Durbin, bullpen battered in loss

Tigers give up seven home runs in first half of twin bill

DETROIT -- As Jim Leyland likes to say, momentum is only as good as the next day's pitcher. Whatever momentum the Tigers had left over from Monday night's comeback exited Comerica Park on Tuesday afternoon along with more than a half-dozen baseballs off of Ranger bats.

Hours after Kenny Rogers and three relievers kept the Tigers close enough for a ninth-inning comeback, Detroit battled back for five runs in the eighth and another in the ninth. That didn't even cut the deficit in half in the Tigers' 13-6 loss in the opener of a day-night doubleheader with the Rangers. That's what a franchise record-tying seven home runs allowed does to a rally.

Just two other seven-homer games dot the Tigers' history books. One was an 11-4 loss on July 24, 1999 at Tiger Stadium, where the Red Sox went deep five times in four innings against Jeff Weaver.
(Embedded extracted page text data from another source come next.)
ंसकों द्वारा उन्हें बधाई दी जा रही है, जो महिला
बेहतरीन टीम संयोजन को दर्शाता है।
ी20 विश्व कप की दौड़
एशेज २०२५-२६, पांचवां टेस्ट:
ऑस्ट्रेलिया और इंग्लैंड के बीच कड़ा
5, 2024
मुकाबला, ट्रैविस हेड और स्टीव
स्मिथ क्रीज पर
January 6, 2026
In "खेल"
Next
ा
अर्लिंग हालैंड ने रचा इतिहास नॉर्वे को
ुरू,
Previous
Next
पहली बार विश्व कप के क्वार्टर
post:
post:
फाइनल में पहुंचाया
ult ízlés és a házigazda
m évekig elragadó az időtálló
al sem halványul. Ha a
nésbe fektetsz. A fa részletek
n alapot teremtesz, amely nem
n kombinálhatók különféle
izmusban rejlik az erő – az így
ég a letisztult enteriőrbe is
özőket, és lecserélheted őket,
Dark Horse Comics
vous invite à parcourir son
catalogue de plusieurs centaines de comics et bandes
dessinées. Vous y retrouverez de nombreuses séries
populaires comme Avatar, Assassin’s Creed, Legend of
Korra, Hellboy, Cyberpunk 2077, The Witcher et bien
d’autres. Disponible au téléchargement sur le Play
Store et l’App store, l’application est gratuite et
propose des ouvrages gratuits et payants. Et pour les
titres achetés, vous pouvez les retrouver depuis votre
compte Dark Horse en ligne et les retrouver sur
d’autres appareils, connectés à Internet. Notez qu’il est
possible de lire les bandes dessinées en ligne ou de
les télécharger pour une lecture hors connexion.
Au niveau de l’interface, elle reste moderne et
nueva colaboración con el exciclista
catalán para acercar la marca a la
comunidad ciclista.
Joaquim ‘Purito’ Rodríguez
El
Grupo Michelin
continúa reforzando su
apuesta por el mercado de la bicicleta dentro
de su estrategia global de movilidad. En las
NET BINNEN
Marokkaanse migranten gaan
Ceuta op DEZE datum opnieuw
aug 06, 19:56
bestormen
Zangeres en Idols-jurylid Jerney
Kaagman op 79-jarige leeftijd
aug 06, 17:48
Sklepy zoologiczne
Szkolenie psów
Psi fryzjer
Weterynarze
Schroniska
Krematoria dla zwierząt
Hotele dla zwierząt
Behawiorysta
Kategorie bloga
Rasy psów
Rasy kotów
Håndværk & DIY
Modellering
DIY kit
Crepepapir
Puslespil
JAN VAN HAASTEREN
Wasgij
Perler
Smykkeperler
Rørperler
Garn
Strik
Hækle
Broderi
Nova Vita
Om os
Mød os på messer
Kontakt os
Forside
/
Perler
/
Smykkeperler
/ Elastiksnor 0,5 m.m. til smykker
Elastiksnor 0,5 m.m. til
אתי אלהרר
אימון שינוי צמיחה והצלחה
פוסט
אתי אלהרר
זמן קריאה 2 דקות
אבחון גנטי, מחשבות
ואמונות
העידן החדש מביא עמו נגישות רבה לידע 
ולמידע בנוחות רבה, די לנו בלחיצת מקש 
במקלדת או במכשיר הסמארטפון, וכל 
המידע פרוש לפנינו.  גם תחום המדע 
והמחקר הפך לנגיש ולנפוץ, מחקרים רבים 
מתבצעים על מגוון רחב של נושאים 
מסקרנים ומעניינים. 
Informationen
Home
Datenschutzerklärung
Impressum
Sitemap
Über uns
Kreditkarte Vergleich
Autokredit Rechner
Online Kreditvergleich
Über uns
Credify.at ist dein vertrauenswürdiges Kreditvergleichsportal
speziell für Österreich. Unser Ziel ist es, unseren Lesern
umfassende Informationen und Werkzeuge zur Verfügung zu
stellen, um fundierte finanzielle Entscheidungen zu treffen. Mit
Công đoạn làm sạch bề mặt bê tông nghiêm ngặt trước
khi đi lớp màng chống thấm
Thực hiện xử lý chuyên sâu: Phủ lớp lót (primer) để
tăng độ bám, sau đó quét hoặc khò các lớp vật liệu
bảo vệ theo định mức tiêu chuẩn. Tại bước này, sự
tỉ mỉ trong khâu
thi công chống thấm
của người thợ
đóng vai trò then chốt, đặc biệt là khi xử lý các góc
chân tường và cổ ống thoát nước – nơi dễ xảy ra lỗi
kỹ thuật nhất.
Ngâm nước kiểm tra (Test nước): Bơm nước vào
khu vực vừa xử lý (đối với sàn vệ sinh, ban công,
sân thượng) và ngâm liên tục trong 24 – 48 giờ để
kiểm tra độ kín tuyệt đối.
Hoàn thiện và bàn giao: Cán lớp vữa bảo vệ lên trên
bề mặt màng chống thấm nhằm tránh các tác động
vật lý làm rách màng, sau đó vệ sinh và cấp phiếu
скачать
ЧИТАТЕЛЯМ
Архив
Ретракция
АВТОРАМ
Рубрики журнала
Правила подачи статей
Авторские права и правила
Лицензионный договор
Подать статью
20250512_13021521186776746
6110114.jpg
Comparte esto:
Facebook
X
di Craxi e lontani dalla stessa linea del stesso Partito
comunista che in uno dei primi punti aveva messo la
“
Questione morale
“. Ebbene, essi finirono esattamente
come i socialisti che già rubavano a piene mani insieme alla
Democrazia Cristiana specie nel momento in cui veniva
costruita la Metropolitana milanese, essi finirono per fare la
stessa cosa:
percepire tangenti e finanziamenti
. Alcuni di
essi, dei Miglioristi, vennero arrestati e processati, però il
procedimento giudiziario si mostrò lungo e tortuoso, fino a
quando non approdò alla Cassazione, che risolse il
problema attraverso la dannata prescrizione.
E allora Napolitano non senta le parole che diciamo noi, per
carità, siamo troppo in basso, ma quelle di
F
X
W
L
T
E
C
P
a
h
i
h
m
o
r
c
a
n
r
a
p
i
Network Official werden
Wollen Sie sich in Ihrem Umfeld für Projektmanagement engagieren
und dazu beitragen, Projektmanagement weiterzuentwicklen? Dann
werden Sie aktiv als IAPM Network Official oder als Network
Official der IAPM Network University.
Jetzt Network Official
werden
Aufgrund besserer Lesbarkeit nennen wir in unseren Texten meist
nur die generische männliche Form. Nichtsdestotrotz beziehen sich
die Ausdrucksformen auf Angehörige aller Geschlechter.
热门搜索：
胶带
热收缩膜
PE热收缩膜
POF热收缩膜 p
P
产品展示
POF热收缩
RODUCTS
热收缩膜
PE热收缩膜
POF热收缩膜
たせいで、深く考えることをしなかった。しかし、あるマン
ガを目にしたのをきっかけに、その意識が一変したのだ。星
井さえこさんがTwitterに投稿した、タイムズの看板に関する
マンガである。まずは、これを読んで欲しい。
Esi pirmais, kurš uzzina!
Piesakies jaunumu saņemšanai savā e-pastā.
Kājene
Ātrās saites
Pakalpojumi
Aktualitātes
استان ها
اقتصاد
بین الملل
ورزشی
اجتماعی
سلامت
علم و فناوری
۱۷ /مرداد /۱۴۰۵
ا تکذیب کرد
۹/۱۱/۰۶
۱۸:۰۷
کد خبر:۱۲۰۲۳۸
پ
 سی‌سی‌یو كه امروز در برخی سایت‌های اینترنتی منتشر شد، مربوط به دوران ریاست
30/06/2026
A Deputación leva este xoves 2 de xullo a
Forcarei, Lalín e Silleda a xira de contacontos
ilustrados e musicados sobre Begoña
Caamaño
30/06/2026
The other was a 15-2 loss to the Indians on July 17, 1966 to finish off a doubleheader sweep that dealt the Tigers a crushing blow to their hopes of catching the Orioles.

Whether this year's seven-homer game does anything for Detroit's postseason chances remains to be seen, but it was a microcosm of the pitching struggles that have helped to put the Tigers in a tough position with less than three weeks left in the season.

"There's a difference between having a little leak," Leyland said, "and totally letting the air out of the balloon right off the bat. Three, four runs, maybe even five, if you pick up one or two, you still feel like you're [in it]. But when the air's out of the balloon after three innings, that's not good. And that's basically what happened today. That's the way it is."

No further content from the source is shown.